When Starbucks rebrands, seventeen thousand stores (in 50 countries) get a face lift. That’s a very big deal. It changes the way the world looks. But it’s costly. Why bother?
Steve Barrett, who heads Starbuck’s 100-strong design studio, puts it in perspective. “While business in 2010 picked up nicely, we have been through a painful period, bottoming in 2009 – a combination of self-inflicted problems, the economic downturn, and better-focused competition from both independent coffee houses and chains like McDonalds. Howard and the leadership team [I paraphrase] have countered with a variety of successful moves (including Frappuccino and VIA) but the biggest is to get back to our roots, to re-charge the power of connections between our partners [read employees] and our customers. We think a rebranding can be a helpful signal to partners and customers alike of a new, emerging Starbucks.”
Barrett and his team closely studied design-driven renewals by other “visible and trusted” brands like Apple and Nike, and made two decisions. The first was to strip away the “verbiage” that cluttered the brand’s symbol, leaving only its most distinctive visual essence, the siren. (Because the separate wordmark is the primary identifier, “Starbucks” in the symbol too is redundant. And “Coffee,” while important, is increasingly limiting.) The second decision was to significantly extend the brand’s visual presence by creating “an expanded set of visual materials” to work with. For this, Barrett turned to Lippincott’s design team, directed by Connie Birdsall.
Lippincott’s key contributions, then, were:
- Refinement of the siren symbol (more focus on her more mature, optimistic face, “up close and personal”)
- fine tuning of the freestanding wordmark’s letterforms
- new ‘brand cues,’ especially a set of patterns, abstracted from the mermaid (scales, stars, hair) plus type, palette, photography styles and other visual system elements. (We’ll post when available)

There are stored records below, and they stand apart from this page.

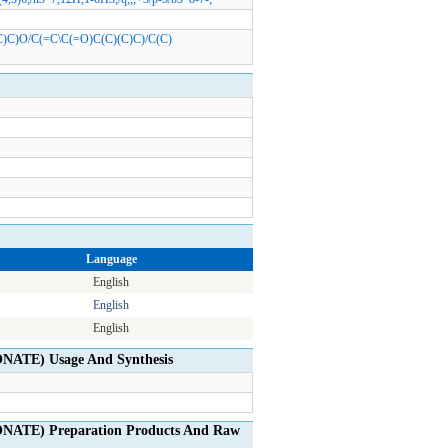
(C)C)O/C(=C\C(=O)C(C)(C)C)/C(C)
Language
English
English
English
TE) Usage And Synthesis
TE) Preparation Products And Raw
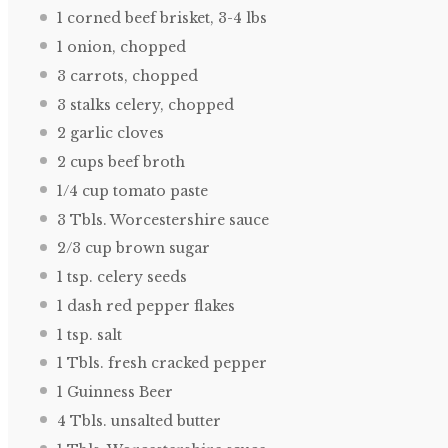
1
corned beef brisket, 3-4 lbs
1
onion, chopped
3
carrots, chopped
3
stalks celery, chopped
2
garlic cloves
2 cups
beef broth
1/4 cup
tomato paste
3
Tbls. Worcestershire sauce
2/3 cup
brown sugar
1 tsp
. celery seeds
1
dash red pepper flakes
1 tsp
. salt
1
Tbls. fresh cracked pepper
1
Guinness Beer
4
Tbls. unsalted butter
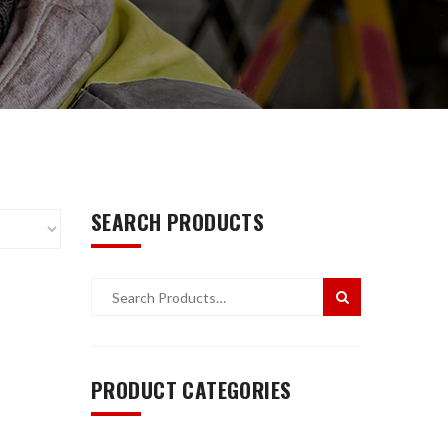
SEARCH PRODUCTS
PRODUCT CATEGORIES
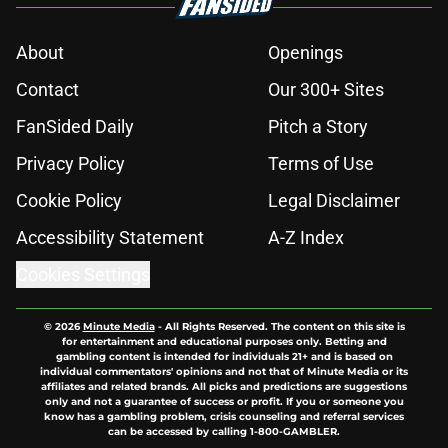
About
Openings
Contact
Our 300+ Sites
FanSided Daily
Pitch a Story
Privacy Policy
Terms of Use
Cookie Policy
Legal Disclaimer
Accessibility Statement
A-Z Index
Cookies Settings
© 2026
Minute Media
-
All Rights Reserved. The content on this site is
for entertainment and educational purposes only. Betting and
gambling content is intended for individuals 21+ and is based on
individual commentators' opinions and not that of Minute Media or its
affiliates and related brands. All picks and predictions are suggestions
only and not a guarantee of success or profit. If you or someone you
know has a gambling problem, crisis counseling and referral services
can be accessed by calling 1-800-GAMBLER.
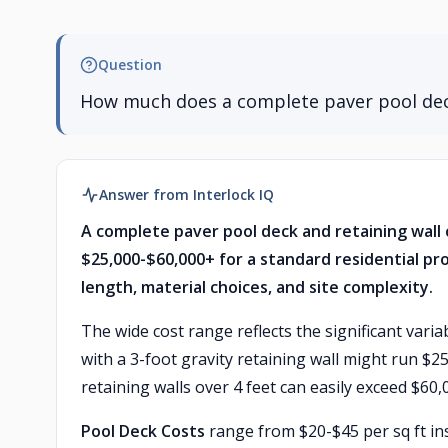
Question
How much does a complete paver pool dec
Answer from Interlock IQ
A complete paver pool deck and retaining wall 
$25,000-$60,000+ for a standard residential pro
length, material choices, and site complexity.
The wide cost range reflects the significant vari
with a 3-foot gravity retaining wall might run $2
retaining walls over 4 feet can easily exceed $60,
Pool Deck Costs
range from $20-$45 per sq ft ins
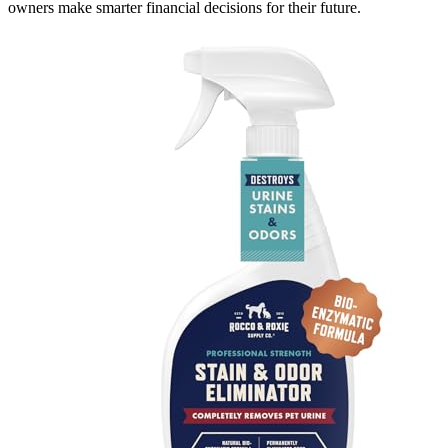
owners make smarter financial decisions for their future.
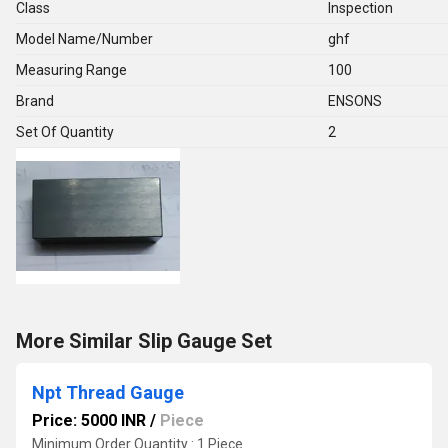
Class
Inspection
Model Name/Number
ghf
Measuring Range
100
Brand
ENSONS
Set Of Quantity
2
More Similar Slip Gauge Set
Npt Thread Gauge
Price: 5000 INR
/
Piece
Minimum Order Quantity : 1 Piece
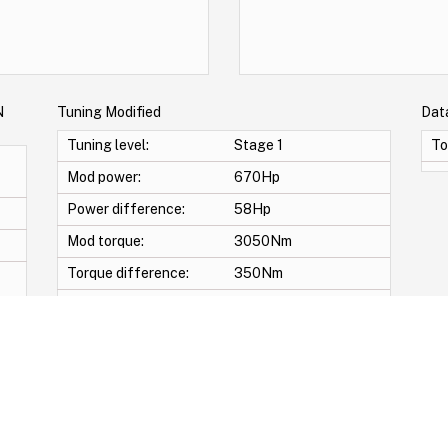
N
Tuning Modified
Dat
Tuning level:
Stage 1
To
Mod power:
670Hp
Power difference:
58Hp
Mod torque:
3050Nm
Torque difference:
350Nm
Mod Power:
9%
Mod Torque:
12%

- stronger visual discipline and what Barrett considers to be “a higher design esthetic,” to better manage the brand’s visual integrity worldwide
The visual rebranding has been guided by, and teams with, a fresh articulation of corporate cultural attributes, which I heard as… “Genuine, Thoughtful, Optimistic, Expressive, Engaging.” Seems about right.
The January 5 “soft launch” was an employee-focused public preview, building toward in-store events in March keyed to Starbuck’s 40th anniversary. (Has it been 40 years? That first taste still seems like yesterday.)